Exercise details: Only an exact repetition of the lines from the one that holds "Пользователи" to the end of the records is wanted.

Exercise input:
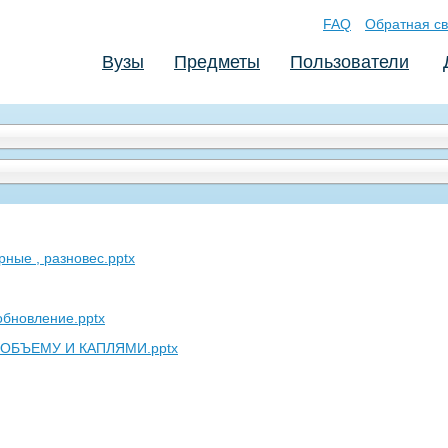
FAQ
Обратная св
Вузы
Предметы
Пользователи
рные , разновес.pptx
обновление.pptx
ОБЪЕМУ И КАПЛЯМИ.pptx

Task response:
Пользователи
рные , разновес.pptx
обновление.pptx
ОБЪЕМУ И КАПЛЯМИ.pptx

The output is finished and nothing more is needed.